The discovery will lead to a dramatic shift in our understanding of how the body's immune system responds to infection caused by Streptococcus pneumoniae and pave the way for more effective vaccines.
The collaborative research was jointly led by Dr Ed Lavelle from Trinity College Dublin and Dr Aras Kadioglu from the University of Leicester, with Dr Edel McNeela of TCD as its lead author.
The research was carried out by the teams from Dublin and Leicester with other collaborators from Trinity College Dublin, the U.S and Switzerland over four years and supported by Science Foundation Ireland, Enterprise Ireland, the Medical Research Council (MRC) and the Meningitis Research Foundation.
The two teams say they have shown for the first time that the bacterial toxin pneumolysin triggers an immune response by activating a recently discovered group of proteins, called the NLRP3 inflammasome. Once activated, the inflammasome provides protection against infection caused by this pathogen.
The Leicester and Dublin research groups demonstrated that this mechanism operates independently of other previously described immune response proteins - contrary to a dogma in the field.
Importantly, this paper is the first to demonstrate that the NLRP3 inflammasome is essential in the immune response against infection by the pathogen and that the bacterial toxin pneumolysin is the key driver of this process. The researchers state that this new knowledge of how the toxin interacts with the immune system will mean that new vaccines can be developed and targeted more effectively.
Describing the results as exciting, the researchers say it will potentially have a significant impact in the development of vaccines against pneumococcal disease.
Lavelle, who is Lecturer in Immunology in the School of Biochemistry and Immunology, Trinity College Dublin, said: "This is a very exciting finding and supports the development of inflammasome activating vaccines to prevent pneumococcal diseases including pneumonia and septicaemia. If a protein based vaccine could be produced that can protect against all strains of the pneumococcus, this would be of tremendous value and our discovery that NLRP3 is needed for protection will point us in the right direction in terms of how to develop such vaccines."

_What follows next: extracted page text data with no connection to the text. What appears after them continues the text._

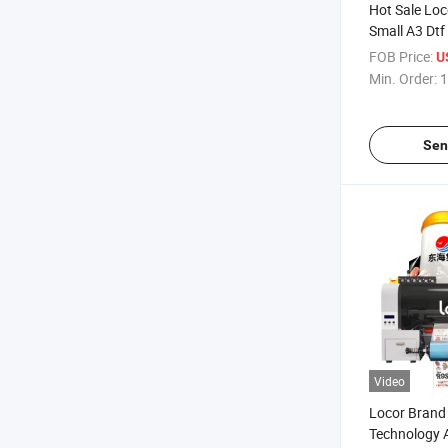
Hot Sale Lo
Small A3 Dtf
Crystal Label
FOB Price:
U
Printer
Min. Order:
1
Sen
Video
Locor Brand
Technology A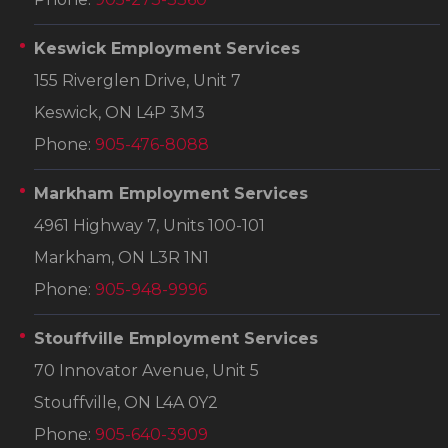
Keswick Employment Services
155 Riverglen Drive, Unit 7
Keswick, ON L4P 3M3
Phone:
905-476-8088
Markham Employment Services
4961 Highway 7, Units 100-101
Markham, ON L3R 1N1
Phone:
905-948-9996
Stouffville Employment Services
70 Innovator Avenue, Unit 5
Stouffville, ON L4A 0Y2
Phone:
905-640-3909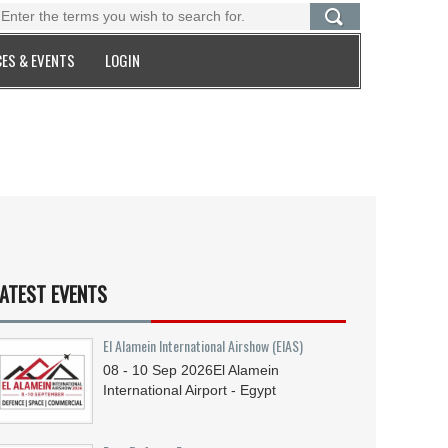
ES & EVENTS
LOGIN
ATEST EVENTS
El Alamein International Airshow (EIAS)
08 - 10
Sep
2026
El Alamein
International Airport - Egypt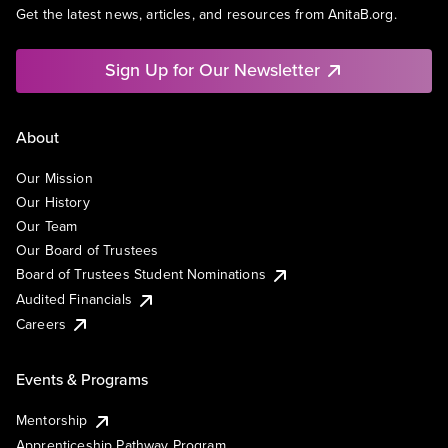
Get the latest news, articles, and resources from AnitaB.org.
Sign Up for Our Newsletter
About
Our Mission
Our History
Our Team
Our Board of Trustees
Board of Trustees Student Nominations
Audited Financials
Careers
Events & Programs
Mentorship
Apprenticeship Pathway Program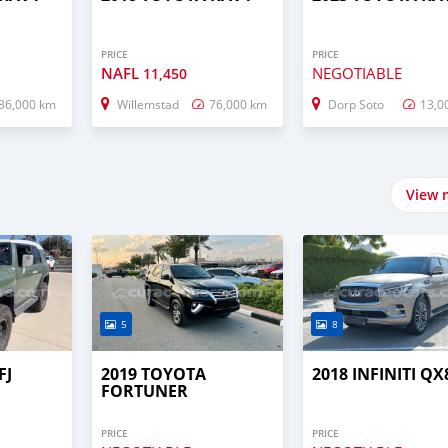
PRICE
PRICE
NAFL
NEGOTIABLE
11,450
36,000 km
Willemstad
76,000 km
Dorp Soto
13,0
View 
5
8
FJ
2019 TOYOTA
2018 INFINITI QX
FORTUNER
PRICE
PRICE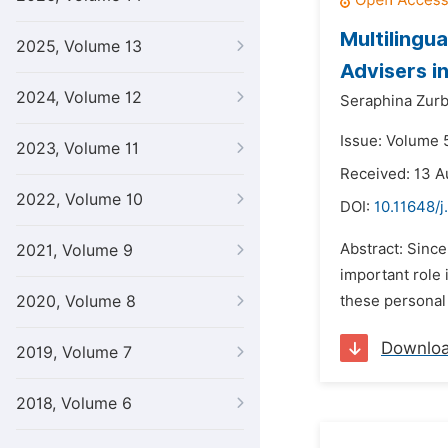
Multilingu
2025, Volume 13
Advisers i
2024, Volume 12
Seraphina Zurb
Issue: Volume 
2023, Volume 11
Received: 13 A
2022, Volume 10
DOI:
10.11648/j.
Abstract: Sinc
2021, Volume 9
important role 
2020, Volume 8
these personal 
Downlo
2019, Volume 7
2018, Volume 6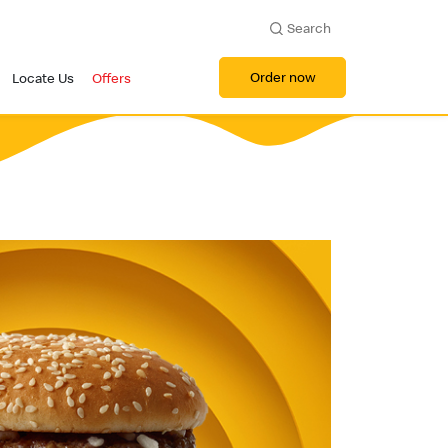
Search
Order now
Locate Us
Offers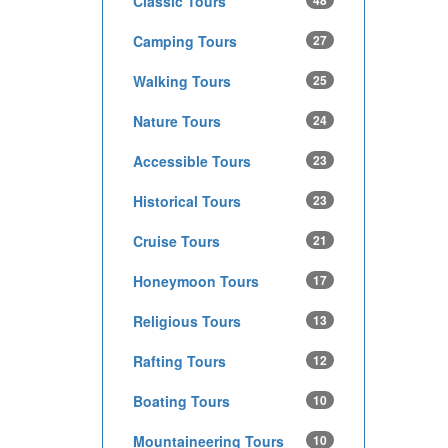
Classic Tours
48
Camping Tours
27
Walking Tours
25
Nature Tours
24
Accessible Tours
23
Historical Tours
23
Cruise Tours
21
Honeymoon Tours
17
Religious Tours
13
Rafting Tours
12
Boating Tours
10
Mountaineering Tours
10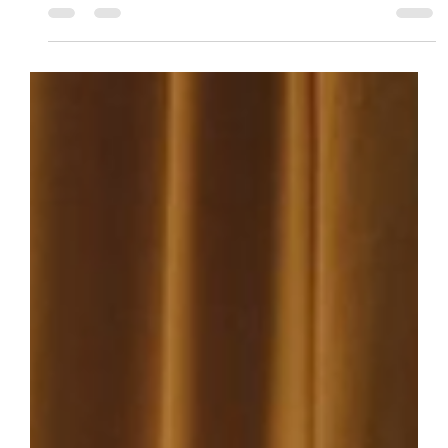
Writing Hacks
What Is Euphony? Classic vs.
Modern Techniques for Prose
These are the soundtrack of your writing. Classic
euphony whispers like the wind while modern euphony
strikes like thunder. Learn to blend and apply these
advance techniques to your next story!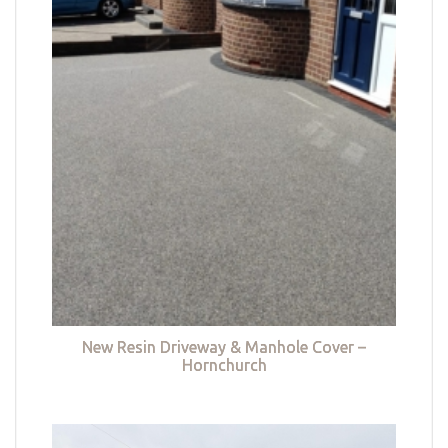
New Resin Driveway & Manhole Cover –
Hornchurch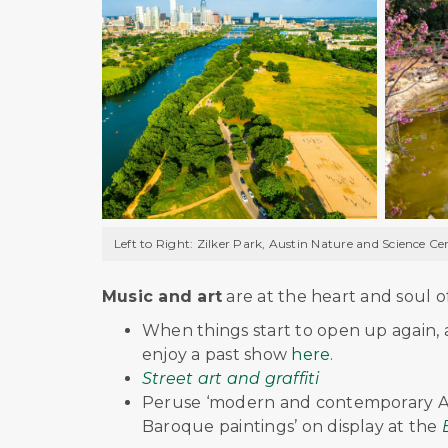
Left to Right: Zilker Park, Austin Nature and Science C
Music and art
are at the heart and soul o
When things start to open up again, 
enjoy a past show
here
.
Street art and graffiti
Peruse ‘modern and contemporary Ame
Baroque paintings’ on display at the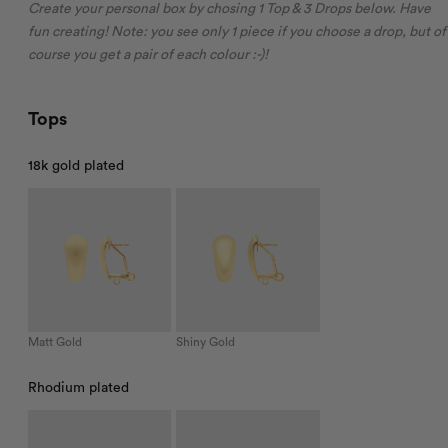
Create your personal box by chosing 1 Top & 3 Drops below. Have
fun creating! Note: you see only 1 piece if you choose a drop, but of
course you get a pair of each colour :-)!
Tops
18k gold plated
Matt Gold
Shiny Gold
Rhodium plated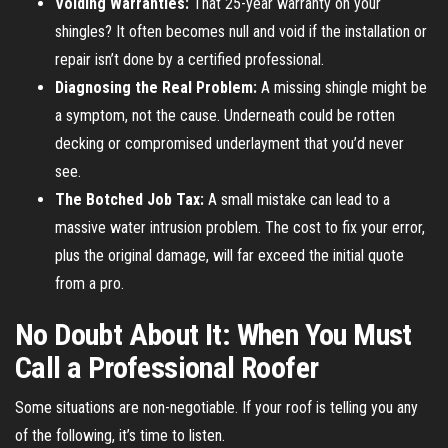
Voiding Warranties:
That 25-year warranty on your
shingles? It often becomes null and void if the installation or
repair isn’t done by a certified professional.
Diagnosing the Real Problem:
A missing shingle might be
a symptom, not the cause. Underneath could be rotten
decking or compromised underlayment that you’d never
see.
The Botched Job Tax:
A small mistake can lead to a
massive water intrusion problem. The cost to fix your error,
plus the original damage, will far exceed the initial quote
from a pro.
No Doubt About It: When You Must
Call a Professional Roofer
Some situations are non-negotiable. If your roof is telling you any
of the following, it’s time to listen.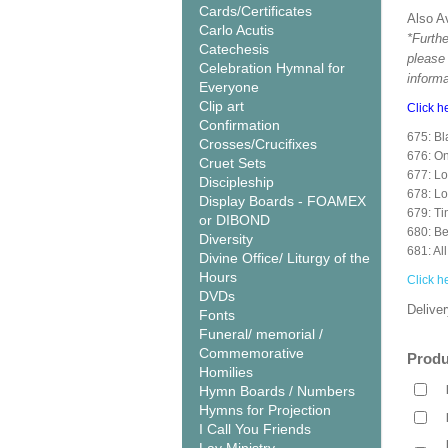
Cards/Certificates
Also Av
Carlo Acutis
*Furthe
Catechesis
please
Celebration Hymnal for
informa
Everyone
Clip art
Click h
Confirmation
675: Bl
Crosses/Crucifixes
676: 
Cruet Sets
677: Lo
Discipleship
678: L
Display Boards - FOAMEX
679: Ti
or DIBOND
680: Be
Diversity
681: Al
Divine Office/ Liturgy of the
Hours
Click h
DVDs
Deliver
Fonts
Funeral/ memorial /
Commemorative
Produ
Homilies
Hymn Boards / Numbers
Hymns for Projection
I Call You Friends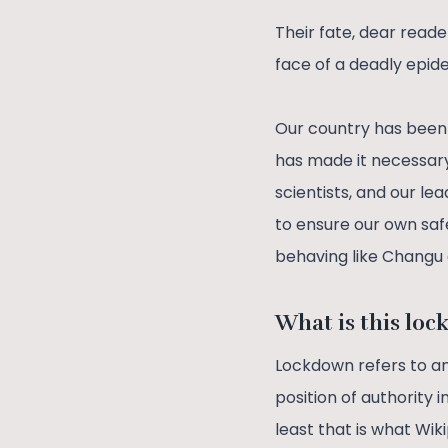
Their fate, dear readers
face of a deadly epide
Our country has been 
has made it necessary 
scientists, and our l
to ensure our own safe
behaving like Chang
What is this lo
Lockdown refers to 
position of authority 
least that is what Wi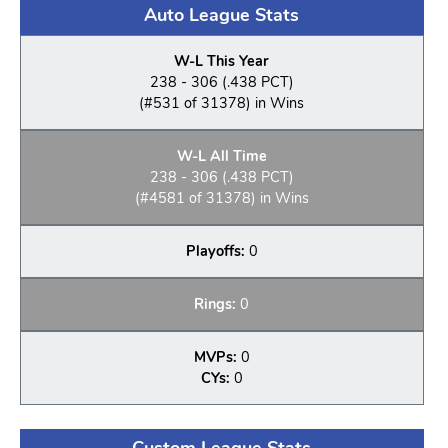
Auto League Stats
W-L This Year
238 - 306 (.438 PCT)
(#531 of 31378) in Wins
W-L All Time
238 - 306 (.438 PCT)
(#4581 of 31378) in Wins
Playoffs:
0
Rings:
0
MVPs:
0
CYs:
0
Custom League Stats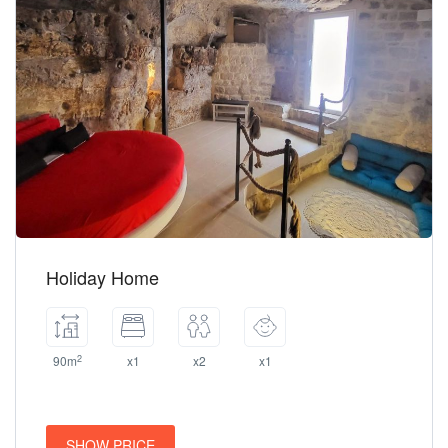
Holiday Home
2
90m
x1
x2
x1
SHOW PRICE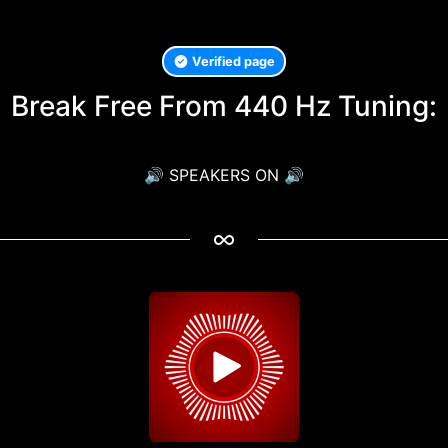
Verified page
Break Free From 440 Hz Tuning:
🔊 SPEAKERS ON 🔊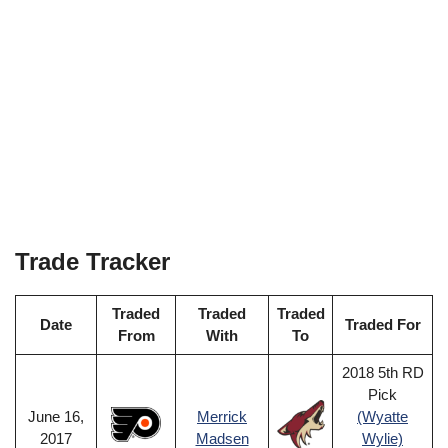
Trade Tracker
Traded
Traded
Traded
Date
Traded For
From
With
To
2018 5th RD
Pick
June 16,
Merrick
(Wyatte
2017
Madsen
Wylie)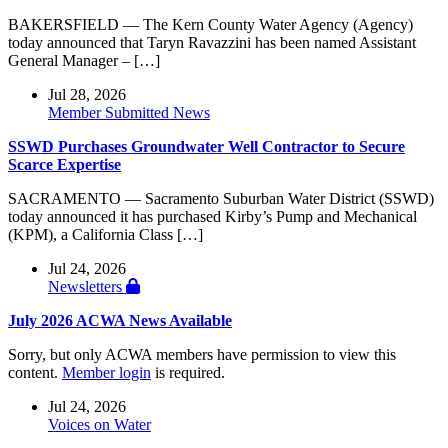
BAKERSFIELD — The Kern County Water Agency (Agency)
today announced that Taryn Ravazzini has been named Assistant
General Manager – […]
Jul 28, 2026
Member Submitted News
SSWD Purchases Groundwater Well Contractor to Secure
Scarce Expertise
SACRAMENTO — Sacramento Suburban Water District (SSWD)
today announced it has purchased Kirby’s Pump and Mechanical
(KPM), a California Class […]
Jul 24, 2026
Newsletters
July 2026 ACWA News Available
Sorry, but only ACWA members have permission to view this
content.
Member login
is required.
Jul 24, 2026
Voices on Water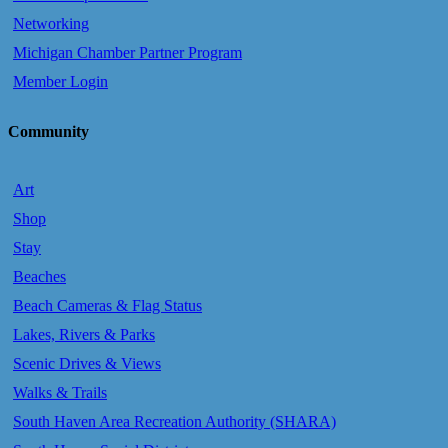
Networking
Michigan Chamber Partner Program
Member Login
Community
Art
Shop
Stay
Beaches
Beach Cameras & Flag Status
Lakes, Rivers & Parks
Scenic Drives & Views
Walks & Trails
South Haven Area Recreation Authority (SHARA)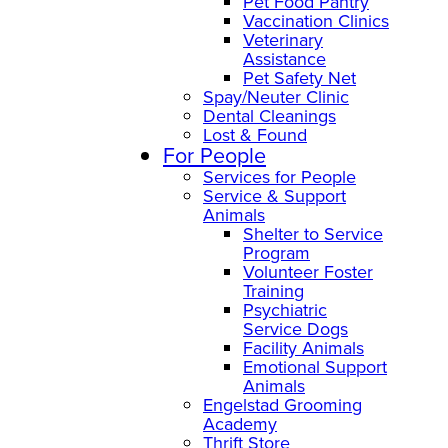
Pet Food Pantry
Vaccination Clinics
Veterinary
Assistance
Pet Safety Net
Spay/Neuter Clinic
Dental Cleanings
Lost & Found
For People
Services for People
Service & Support
Animals
Shelter to Service
Program
Volunteer Foster
Training
Psychiatric
Service Dogs
Facility Animals
Emotional Support
Animals
Engelstad Grooming
Academy
Thrift Store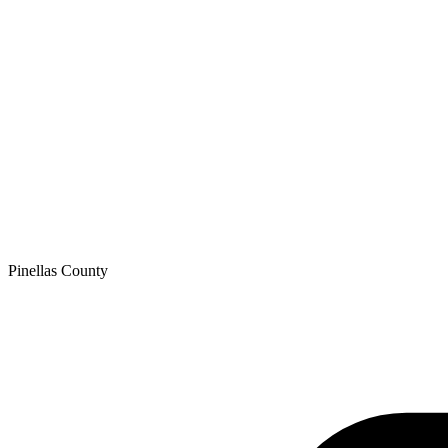
Pinellas
County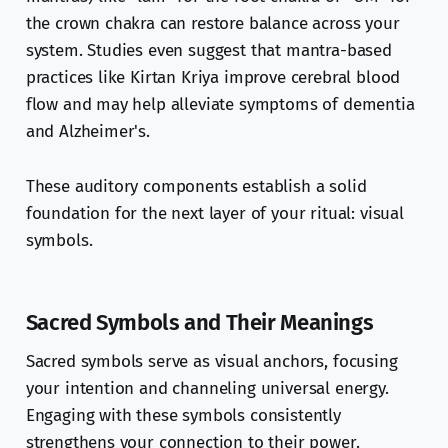
the crown chakra can restore balance across your
system. Studies even suggest that mantra-based
practices like Kirtan Kriya improve cerebral blood
flow and may help alleviate symptoms of dementia
and Alzheimer's.
These auditory components establish a solid
foundation for the next layer of your ritual: visual
symbols.
Sacred Symbols and Their Meanings
Sacred symbols serve as visual anchors, focusing
your intention and channeling universal energy.
Engaging with these symbols consistently
strengthens your connection to their power.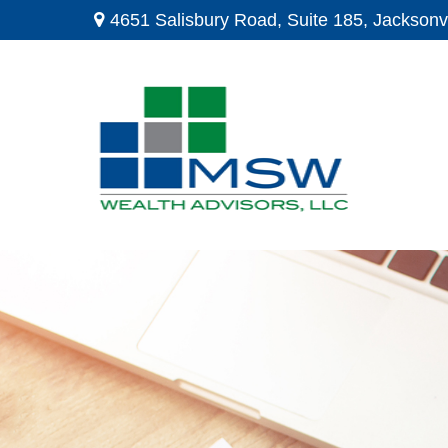
4651 Salisbury Road,
Suite 185,
Jacksonvi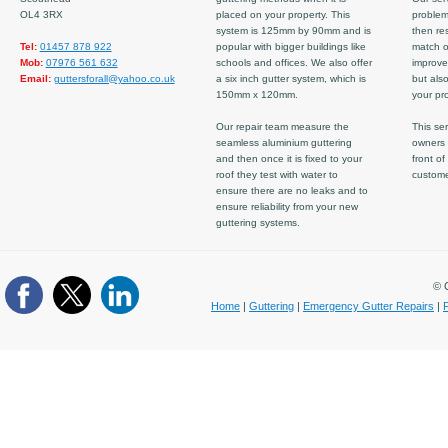
OL4 3RX
placed on your property. This
problem
system is 125mm by 90mm and is
then re
Tel:
01457 878 922
popular with bigger buildings like
match ov
Mob:
07976 561 632
schools and offices. We also offer
improve
Email:
guttersforall@yahoo.co.uk
a six inch gutter system, which is
but also
150mm x 120mm.
your pro
Our repair team measure the
This ser
seamless aluminium guttering
owners 
and then once it is fixed to your
front of
roof they test with water to
custom
ensure there are no leaks and to
ensure reliability from your new
guttering systems.
© C
Home
|
Guttering
|
Emergency Gutter Repairs
|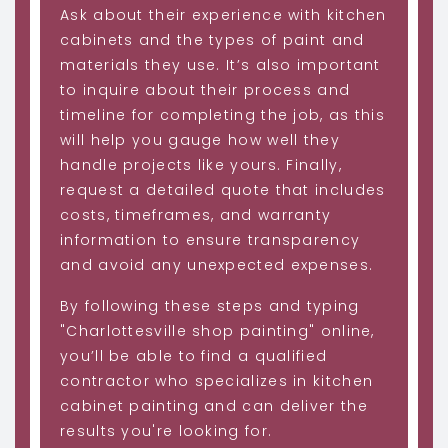
Ask about their experience with kitchen
cabinets and the types of paint and
materials they use. It’s also important
to inquire about their process and
timeline for completing the job, as this
will help you gauge how well they
handle projects like yours. Finally,
request a detailed quote that includes
costs, timeframes, and warranty
information to ensure transparency
and avoid any unexpected expenses.
By following these steps and typing
"Charlottesville shop painting" online,
you’ll be able to find a qualified
contractor who specializes in kitchen
cabinet painting and can deliver the
results you're looking for.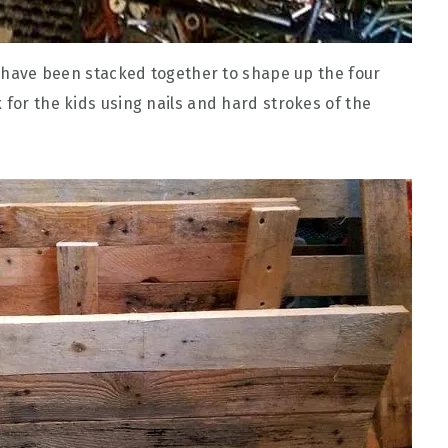
th have been stacked together to shape up the four
 for the kids using nails and hard strokes of the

Aras Kadioglu, Reader in Respiratory Infection in the Department of Infection, Immunity and Inflammation at the University of Leicester said: "This is a major breakthrough in our understanding of the immune response to Streptococcus pneumoniae; a human pathogen of global significance, responsible for over one million infant deaths annually and the major cause of illness and death in the elderly from infections of the respiratory tract. In order to develop improved pneumococcal vaccines for both the very young and the elderly, it is essential to understand how this bacterium interacts with the host immune system. The discoveries described in our paper represent a huge stride towards this objective. That is why these are exciting new findings, discovered in the course of a unique collaboration between scientists at the University of Leicester and Trinity College Dublin."
The study has been published in the international peer-reviewed journal PLoS Pathogens.